Guard a repository with a delivery webhook and a protected branch. Both name the managed repository by key (a numeric id reference); nested maps (config) and lists (events) are typed and serialized as-is.

{
  services.forgejo = {
    enable = true;

    runtime = {
      enable = true;

      organizations.acme.description = "ACME Corporation";
      repositories.widgets.owner = "acme";

      repository_webhooks.ci = {
        repository = "widgets"; # -> ${forgejo_repository.widgets.id}
        type = "forgejo";
        events = [
          "push"
          "pull_request"
        ];
        active = true;
        config = {
          url = "https://ci.acme.example/forgejo-hook";
          content_type = "json";
        };
      };

      branch_protections.main = {
        repository = "widgets";
        branch_name = "main";
        enable_push = false;
        required_approvals = 1;
      };
    };
  };
}

Module options (services.forgejo.runtime)

Option Type Default Purpose
enable bool false Turn on the reconciler.
baseUrl str http://localhost:<HTTP_PORT> Forgejo API base URL the provider targets.
tokenFile null or str null Host path to an admin API token (read via systemd LoadCredential=, never stored). null ⇒ the module mints its own scoped admin token at boot.
adminUsername str "declarative-forgejo" Admin account the bootstrap oneshot creates/uses.

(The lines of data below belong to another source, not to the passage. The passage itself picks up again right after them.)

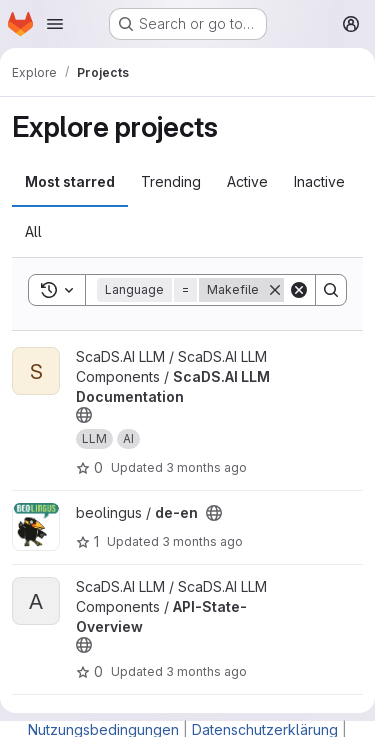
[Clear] (299, 290)
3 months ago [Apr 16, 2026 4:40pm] (206, 467)
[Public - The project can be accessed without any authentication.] (84, 415)
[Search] (331, 290)
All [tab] (33, 231)
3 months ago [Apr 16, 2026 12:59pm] (206, 671)
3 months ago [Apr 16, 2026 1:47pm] (202, 541)
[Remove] (275, 290)
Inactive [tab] (319, 181)
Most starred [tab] (70, 181)
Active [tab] (247, 181)
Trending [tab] (171, 181)
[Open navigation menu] (55, 24)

Ignored when tokenFile is set.

Plus one collection option per provider resource (next section).

Resources

Every svalabs/forgejo resource is exposed as a collection keyed by an arbitrary handle:

Option forgejo_* resource Key defaults Reference inputs
organizations organization name
users user login — (requires admin)
repositories repository name owner → org/user
teams team name organization → org
team_members team_member team → team, user → user
collaborators collaborator repository → repo, user → user
repository_webhooks repository_webhook repository → repo
branch_protections branch_protection repository → repo
deploy_keys deploy_key repository → repo
repository_action_secrets repository_action_secret name repository → repo
repository_action_variables repository_action_variable name repository → repo
organization_action_secrets organization_action_secret name organization → org
organization_action_variables organization_action_variable name organization → org
ssh_keys ssh_key user → user (requires admin)
gpg_keys gpg_key

Security note

Secret-valued resource attributes — password (users), data (*_action_secret), auth_token (repositories), authorization_header (repository_webhooks) — each accept an <attr>File form (passwordFile, dataFile, auth_tokenFile, authorization_headerFile) that takes a host file path instead of the literal value. The file is read at apply time via systemd LoadCredential= into a sensitive Terraform variable and never enters the Nix store; the generated .tf.json holds only a ${var.…} reference (the same mechanism that protects the provider admin token). Prefer it for any real secret:

services.forgejo.runtime.organization_action_secrets.deploy_key = {
  organization = "acme";
  dataFile = "/run/secrets/forgejo-deploy-key"; # host path, not a store path
};

Setting the attribute literally (e.g. data = "…") still works, but renders the value verbatim into the world-readable .tf.json store path — use it only for non-secret values. <attr> and <attr>File are mutually exclusive.